Finishing more than eight seconds ahead of fellow Ethiopian Axumawit Embaye, Dibaba’s winning time of 3:56.68 is the third-fastest outdoor mark of her career and broke the Polish all-comers’ record.
World champion Andrius Gudzius led the discus from the first round, opening with 65.58m and improving to 66.34m in round two. Iran’s Ehsan Hadadi took the lead in round five with 66.68m, but the Lithuanian giant grabbed it right back with 66.92m. Then, for good measure and with the competition won, Gudzius sent his disc out to a world-leading PB of 69.30m with his final throw.
Crouser makes history
He may not have managed a world lead or even a season’s best, but Olympic champion Ryan Crouser made history in the men’s shot.
Not only did he break the Polish all-comers’ record with his winning mark of 22.27m, but he also brought his career tally of 22-metre throws to 40. No other man in history has thrown beyond 22 metres on more occasions than Crouser. And what makes the feat all the more impressive is the fact that he only surpassed the mark for the first time in his career less than two years ago.

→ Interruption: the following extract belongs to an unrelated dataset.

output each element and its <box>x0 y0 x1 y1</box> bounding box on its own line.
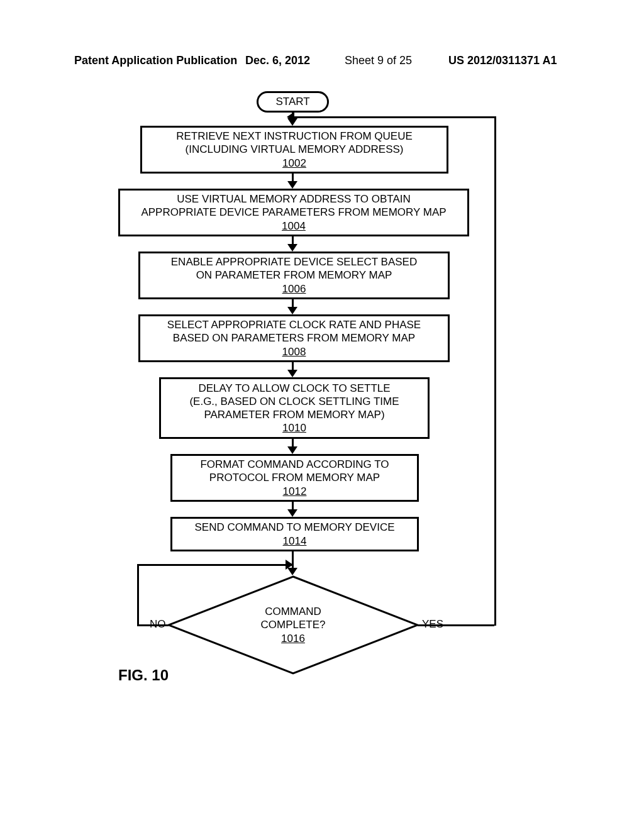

World champion Tom Walsh, who beat Crouser at the IAAF Diamond League meeting in Oslo 24 hours prior, had to settle for second place on his occasion with a best of 21.63m. Poland’s Michal Haratyk was third with 21.58m.
World record-holder Renaud Lavillenie overcame two fouls at his opening height to win the pole vault. He got over 5.61m on his third attempt before going on to clear 5.81m first time. Pawel Wojciechowski exited the competition at the next height, having successfully cleared a best of 5.71m, and Lavillenie went on to get over 5.91m before bowing out with three unsuccessful – but close – tries at 6.01m.
World silver medallist Sergey Shubenkov was the only athlete who didn’t hear the recall gun when the 110m hurdles first got under way and he ended up running the entire length of the straight alone. After a few brief moments to recover, the race then got under way properly and Shubenkov showed no signs of fatigue as he powered to victory in 13.25.
Paul Dedewo won the men’s 400m from Luguelin Santos, 44.56 to 44.75. There was a shock in the women’s event, though, as Allyson Felix was caught in the final 20 metres by Justyna Swiety-Ersetic. Much to the joy of the home crowd, the Pole won by a stride in 51.11 to Felix’s 51.35.
Commonwealth champion Christabel Nettey got the better of four-time world champion Brittney Reese in the long jump. The Canadian jumped 6.88m in round two, which only came under threat in the final round as Reese jumped 6.87m, but it ultimately wasn’t enough for the US jumper to take the lead from Nettey.